What is baffling though is that a good number of United fans seem to think the Argentinian should be traded off for Welsh Fitness Model-Monkey hybrid Gareth Bale. A man who has made it crystal clear he never wants to play for us at all.
Di Maria is undoubtedly underperforming because he doesn’t want to be in Manchester. As shocking as that is to Manchester’s many nationalists it is an understandable view. Di Maria grew up in Rosario spent his formative footballing years in Lisbon and turned it up a notch in Madrid. Manchester is a massive culture shock after that, likely is to his family too. The grey slate of the skies, the mucky streets, the constant damp that seems to rot you from within and the miserly and salty demeanour of its locals.
Moreover Manchester has lost much of the character that made it unique, those who haven’t realised seem to be still in the thrall of the late Tony Wilson. His cultural legacy is staggering and he was a brilliant man but he also had something of the conman to him too, as many great salesman do. Manchester really isn’t that unique these days, bar London it could be passed for any city in England to an outsider.
Moreoover Di Maria’s unhappiness off the pitch isn’t just Manchester related, he longs for Paris, likely never wanted to leave Madrid and is stuck in Manchester at United during a difficult development phase.
United fans, baffling and contradictory as they are, are however asking the wrong questions if they think Gareth Bale is the answer. Quite apart from the unfathomable sum of money the man would cost seeing as Madrid would never take a loss on him, they clearly haven’t watched Bale this season. He’s been as disappointing as Di Maria, disrupting the makeup of the team, offering not a lot and being beset with injury problems. So certainly not worth the £90-100 million fee Madrid would demand.

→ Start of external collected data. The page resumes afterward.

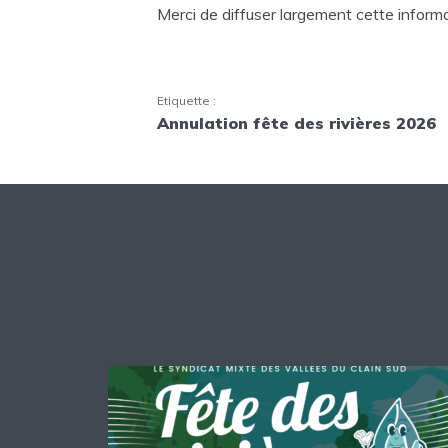
Merci de diffuser largement cette informa
Etiquette :
Annulation fête des rivières 2026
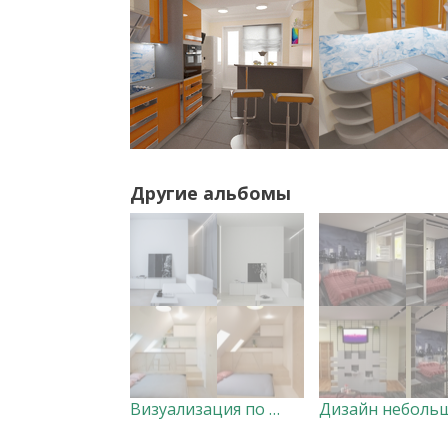
Другие альбомы
Визуализация по референсу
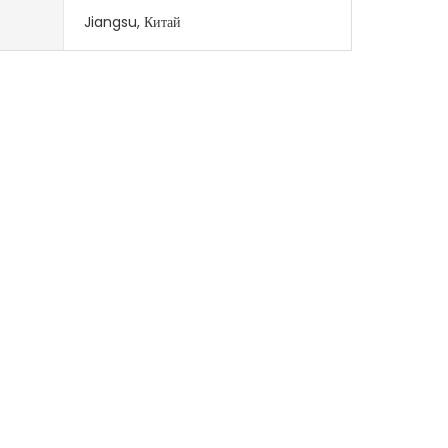
Jiangsu, Китай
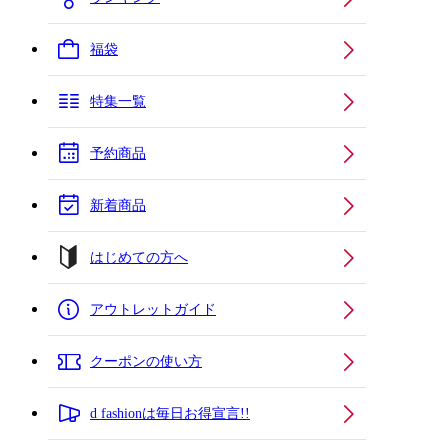
福袋
特集一覧
予約商品
新着商品
はじめての方へ
アウトレットガイド
クーポンの使い方
d fashionは毎日お得宣言!!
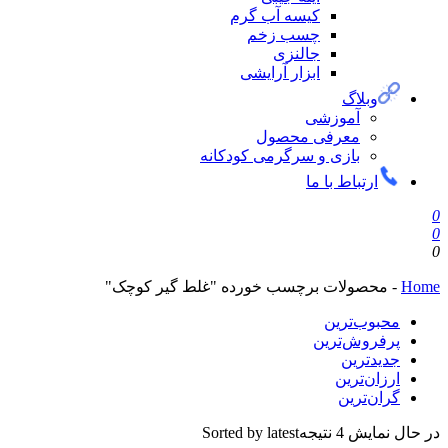
کیسه آب گرم
چسب زخم
جالنزی
ابزار آرایشی
وبلاگ
آموزشی
معرفی محصول
بازی و سرگرمی کودکانه
ارتباط با ما
0
0
0
Home
-
محصولات برچسب خورده "غلط گیر کوچک"
محبوب‌ترین
پرفروش‌ترین
جدیدترین
ارزان‌ترین
گران‌ترین
در حال نمایش 4 نتیجه
Sorted by latest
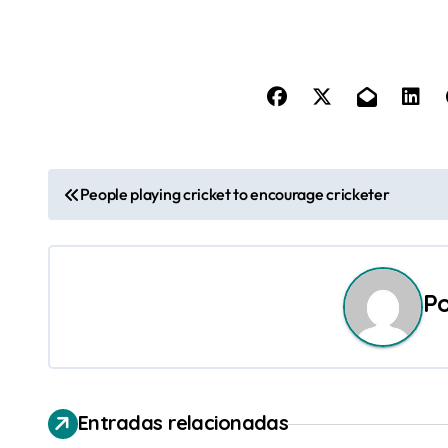
N
People playing cricket to encourage cricketer
a
v
P
e
g
a
Entradas relacionadas
c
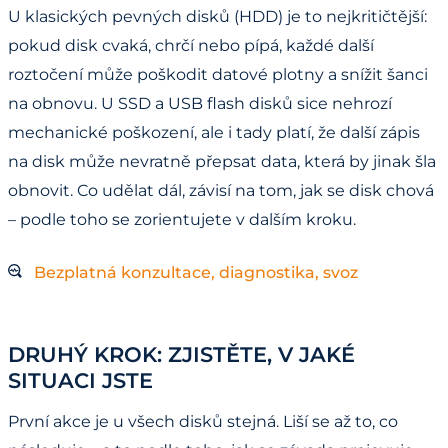
U klasických pevných disků (HDD) je to nejkritičtější:
pokud disk cvaká, chrčí nebo pípá, každé další
roztočení může poškodit datové plotny a snížit šanci
na obnovu. U SSD a USB flash disků sice nehrozí
mechanické poškození, ale i tady platí, že další zápis
na disk může nevratně přepsat data, která by jinak šla
obnovit. Co udělat dál, závisí na tom, jak se disk chová
– podle toho se zorientujete v dalším kroku.
Bezplatná konzultace, diagnostika, svoz
DRUHÝ KROK: ZJISTĚTE, V JAKÉ
SITUACI JSTE
První akce je u všech disků stejná. Liší se až to, co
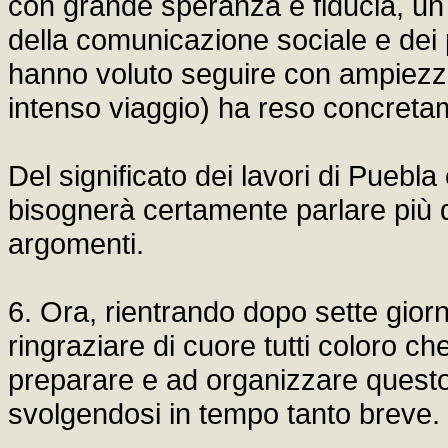
con grande speranza e fiducia, u
della comunicazione sociale e dei p
hanno voluto seguire con ampiezz
intenso viaggio) ha reso concreta
Del significato dei lavori di Puebla 
bisognerà certamente parlare più di
argomenti.
6. Ora, rientrando dopo sette giorn
ringraziare di cuore tutti coloro ch
preparare e ad organizzare questo 
svolgendosi in tempo tanto breve.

Moreover Bale has turned down United twice. Once for Real and the first time to go to Tottenham Hotspur. But wait! Aren’t United fans critical of Di Maria because of his demeanour of a man who doesn’t want to be there?
The solution: Replace him with a man who has made it abundantly clear more than once he doesn’t want to play for Manchester United and has had a relatively poor season.
Why of course that makes total sense! This why we should all be happy that qualified professionals are hired to manage football teams and not Dave down the pub (or on the internet) on the basis of such a shaky post-match analysis.
I’d like some honesty from the fans as to why they want to replace Di Maria with Bale. Poor old Angel is a little strange looking, all gangly limbs and pointy face but worse still, he’s guilty of the crime of being foreign. In English football that is a capital offence, Britain comes first, even though it overwhelmingly produces players that range from average and overrated to overrated and crap. If you’re foreign you’re anything from disloyal to cheating scoundrel.
Some glaringly obvious points for Di Maria’s critics though: he had no pre-season; had to adjust to a new language and culture and join a club in the midst of tumultuous and painful structural change.
Then again making a balanced argument isn’t as easy as subconsciously disliking a player because he looks like Dobby the house elf’s tattoo artist cousin.